Segundo os autos, o caso teve início após um militar publicar, em 2 de agosto de 2024, fotografias em sua conta no Instagram nas quais aparecia ao lado do companheiro. As imagens foram posteriormente compartilhadas em grupos de WhatsApp formados por militares e ex-militares.
De acordo com a acusação, o compartilhamento das fotografias foi acompanhado por manifestações consideradas ofensivas e de caráter homofóbico, motivadas pela orientação sexual do militar.
As imagens haviam sido registradas durante uma cerimônia de formatura de um estágio de Polícia da Aeronáutica. Na ocasião, familiares e o esposo do cabo participaram da entrega do braçal e do brevê.
Ainda conforme os autos, o episódio teria causado forte abalo emocional à vítima, que precisou receber atendimento médico no Hospital de Força Aérea de Brasília (HFAB). O caso chegou ao conhecimento do Comando do Esquadrão de Pessoal da Base Aérea de Brasília em 20 de agosto de 2024.
Entendimento da primeira instância
Inicialmente, o juiz federal substituto da 2ª Auditoria da 11ª CJM rejeitou parcialmente a denúncia. O entendimento era de que a condição de militar da ativa não seria indispensável para a configuração do crime previsto no artigo 2º-A da Lei nº 7.716/1989 e, por isso, não poderia ser estendida aos acusados que já haviam deixado o serviço ativo.

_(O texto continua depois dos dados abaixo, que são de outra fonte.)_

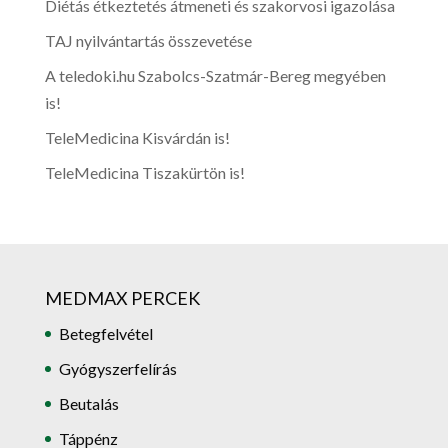
Diétás étkeztetés átmeneti és szakorvosi igazolása
TAJ nyilvántartás összevetése
A teledoki.hu Szabolcs-Szatmár-Bereg megyében
is!
TeleMedicina Kisvárdán is!
TeleMedicina Tiszakürtön is!
MEDMAX PERCEK
Betegfelvétel
Gyógyszerfelírás
Beutalás
Táppénz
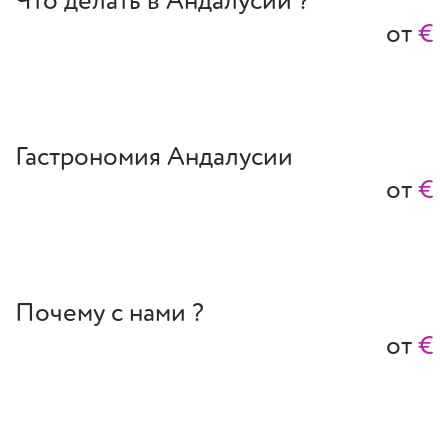
Что делать в Андалусии ?
от
€
Гастрономия Андалусии
от
€
Почему с нами ?
от
€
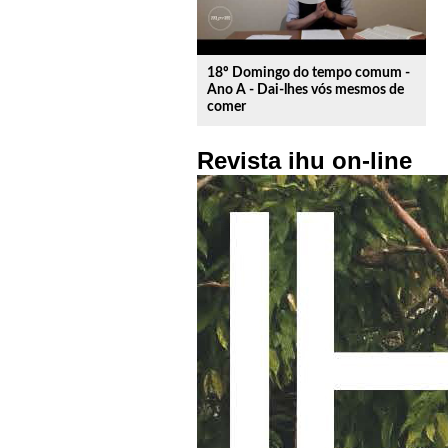
18º Domingo do tempo comum -
Ano A - Dai-lhes vós mesmos de
comer
Revista ihu on-line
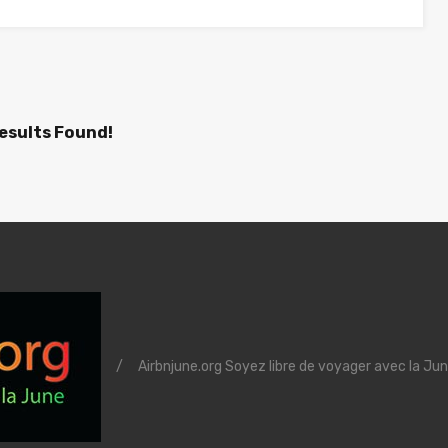
esults Found!
/
Airbnjune.org Soyez libre de voyager avec la Jun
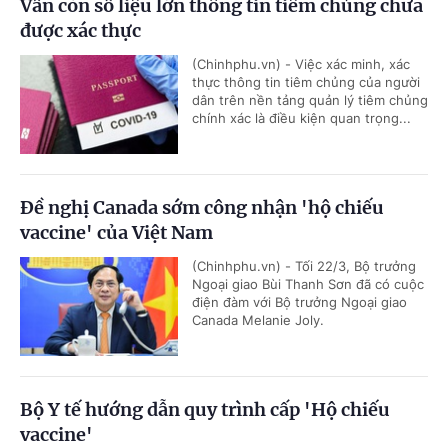
Vẫn còn số liệu lớn thông tin tiêm chủng chưa
được xác thực
(Chinhphu.vn) - Việc xác minh, xác
thực thông tin tiêm chủng của người
dân trên nền tảng quản lý tiêm chủng
chính xác là điều kiện quan trọng...
Đề nghị Canada sớm công nhận 'hộ chiếu
vaccine' của Việt Nam
(Chinhphu.vn) - Tối 22/3, Bộ trưởng
Ngoại giao Bùi Thanh Sơn đã có cuộc
điện đàm với Bộ trưởng Ngoại giao
Canada Melanie Joly.
Bộ Y tế hướng dẫn quy trình cấp 'Hộ chiếu
vaccine'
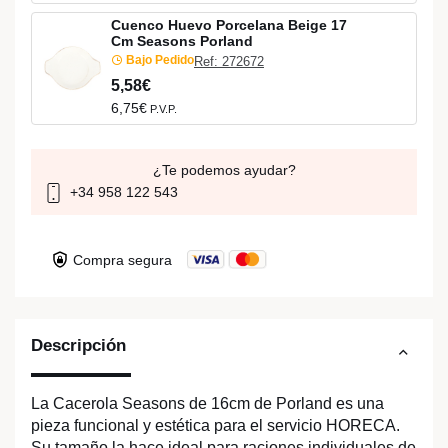
Cuenco Huevo Porcelana Beige 17
Cm Seasons Porland
Bajo Pedido
Ref: 272672
5,58€
6,75€
P.V.P.
¿Te podemos ayudar?
+34 958 122 543
Compra segura
Descripción
La Cacerola Seasons de 16cm de Porland es una
pieza funcional y estética para el servicio HORECA.
Su tamaño la hace ideal para raciones individuales de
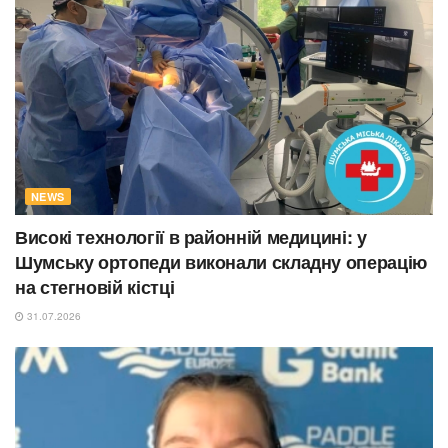
NEWS
Високі технології в районній медицині: у
Шумську ортопеди виконали складну операцію
на стегновій кістці
31.07.2026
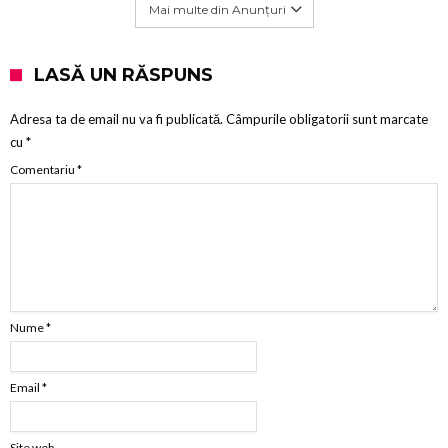
Mai multe din Anunțuri
LASĂ UN RĂSPUNS
Adresa ta de email nu va fi publicată.
Câmpurile obligatorii sunt marcate
cu
*
Comentariu
*
Nume
*
Email
*
Site web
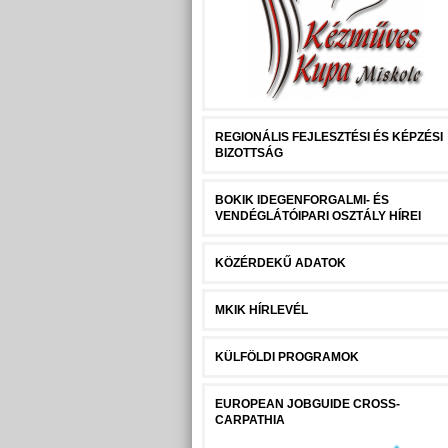
REGIONÁLIS FEJLESZTÉSI ÉS KÉPZÉSI
BIZOTTSÁG
BOKIK IDEGENFORGALMI- ÉS
VENDÉGLÁTÓIPARI OSZTÁLY HÍREI
KÖZÉRDEKŰ ADATOK
MKIK HÍRLEVÉL
KÜLFÖLDI PROGRAMOK
EUROPEAN JOBGUIDE CROSS-
CARPATHIA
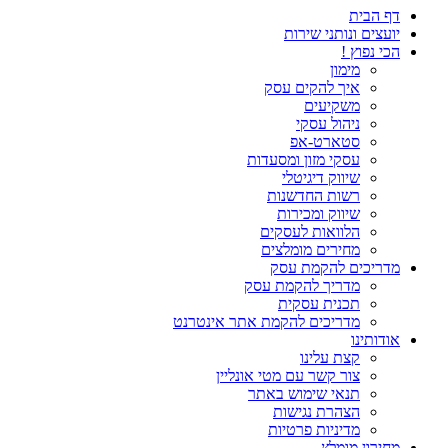
דף הבית
יועצים ונותני שירות
הכי נפוץ !
מימון
איך להקים עסק
משקיעים
ניהול עסקי
סטארט-אפ
עסקי מזון ומסעדות
שיווק דיגיטלי
רשות החדשנות
שיווק ומכירות
הלוואות לעסקים
מחירים מומלצים
מדריכים להקמת עסק
מדריך להקמת עסק
תכנית עסקית
מדריכים להקמת אתר אינטרנט
אודותינו
קצת עלינו
צור קשר עם מטי אונליין
תנאי שימוש באתר
הצהרת נגישות
מדיניות פרטיות
מחירון מומלץ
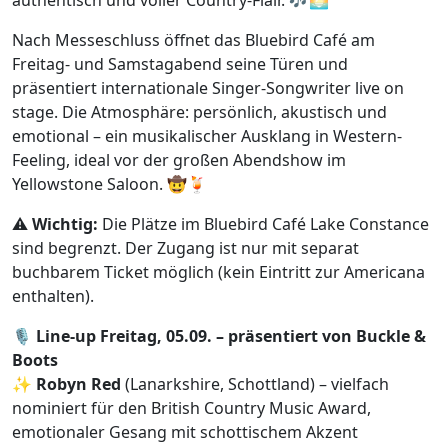
Nach Messeschluss öffnet das Bluebird Café am
Freitag- und Samstagabend seine Türen und
präsentiert internationale Singer-Songwriter live on
stage. Die Atmosphäre: persönlich, akustisch und
emotional – ein musikalischer Ausklang in Western-
Feeling, ideal vor der großen Abendshow im
Yellowstone Saloon. 🤠🍹
⚠️
Wichtig:
Die Plätze im Bluebird Café Lake Constance
sind begrenzt. Der Zugang ist nur mit separat
buchbarem Ticket möglich (kein Eintritt zur Americana
enthalten).
🎙️
Line-up Freitag, 05.09. – präsentiert von Buckle &
Boots
✨
Robyn Red
(Lanarkshire, Schottland) – vielfach
nominiert für den British Country Music Award,
emotionaler Gesang mit schottischem Akzent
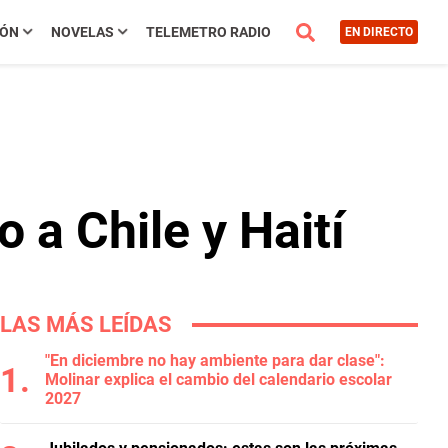
IÓN
NOVELAS
TELEMETRO RADIO
EN DIRECTO
 a Chile y Haití
LAS MÁS LEÍDAS
"En diciembre no hay ambiente para dar clase":
Molinar explica el cambio del calendario escolar
2027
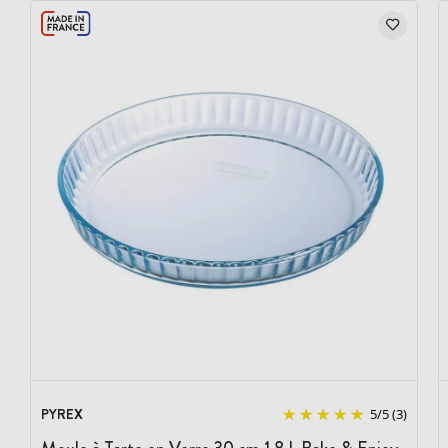
PYREX
5
/
5
(3)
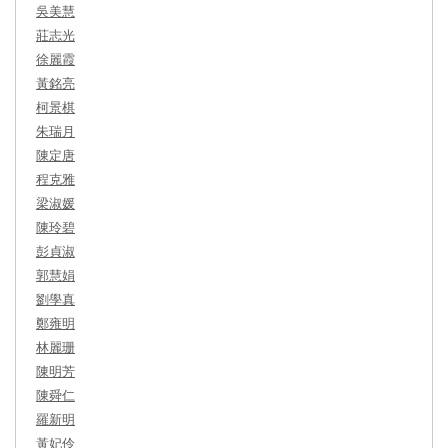
吳美慧
莊志光
徐麗霞
黃銘亮
柯景棋
朱瑞月
陳定唐
程克雅
梁淑媛
陳玲碧
彭貞淑
郭慧娟
劉學真
鄭雍明
林麗珊
陳明芳
陳舜仁
羅新明
黃妃伶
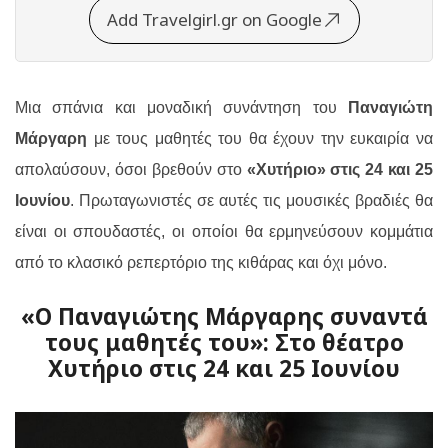
Add Travelgirl.gr on Google
Μια σπάνια και μοναδική συνάντηση του
Παναγιώτη
Μάργαρη
με τους μαθητές του θα έχουν την ευκαιρία να
απολαύσουν, όσοι βρεθούν στο
«Χυτήριο» στις 24 και 25
Ιουνίου
.
Πρωταγωνιστές σε αυτές τις μουσικές βραδιές θα
είναι οι σπουδαστές, οι οποίοι θα ερμηνεύσουν κομμάτια
από το κλασικό ρεπερτόριο της κιθάρας και όχι μόνο.
«Ο Παναγιώτης Μάργαρης συναντά
τους μαθητές του»: Στο θέατρο
Χυτήριο στις 24 και 25 Ιουνίου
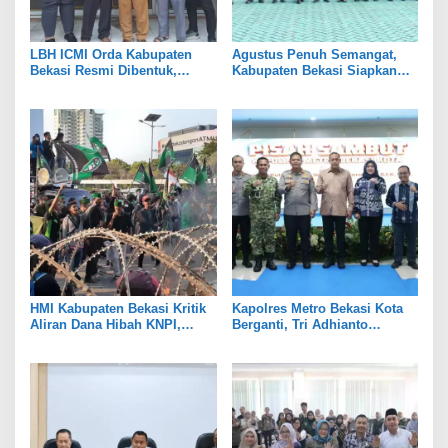
LBH ICMI Orda Kabupaten
Agustus Penuh Semangat,
Bekasi Resmi Dibentuk,
Kabupaten Bekasi Siapkan
Fokus Edukasi dan
Rangkaian Peringatan Tiga
Pendampingan Hukum
Hari Besar
HMI Kabupaten Bekasi Kritik
Kapolres Metro Bekasi Kota
Aliran Dana Hibah KNPI,
Berganti, Tri Adhianto
Tekankan Transparansi
Tekankan Penguatan Sinergi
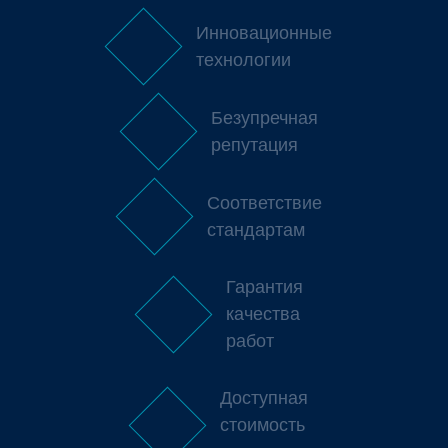
Инновационные
технологии
Безупречная
репутация
Соответствие
стандартам
Гарантия
качества
работ
Доступная
стоимость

O Ministério Público Militar recorreu ao STM e defendeu que, embora a homofobia esteja prevista na legislação penal comum, determinadas condutas podem assumir natureza de crime militar quando praticadas nas circunstâncias previstas no Código Penal Militar.
As defesas pediram a manutenção da decisão anterior e alegaram, entre outros pontos, a incompetência da Justiça Militar da União para analisar o caso, além da impossibilidade de estender aos demais acusados a condição de militar da ativa.
Processo continua
Ao analisar o recurso, o STM determinou o recebimento integral da denúncia contra os dez acusados.
A decisão não significa uma condenação. Com o recebimento da denúncia, a ação penal poderá prosseguir para que sejam apurados os fatos, as circunstâncias e a eventual responsabilidade individual de cada acusado.
O processo tramita sob o número 7000201-69.2026.7.00.0000/DF.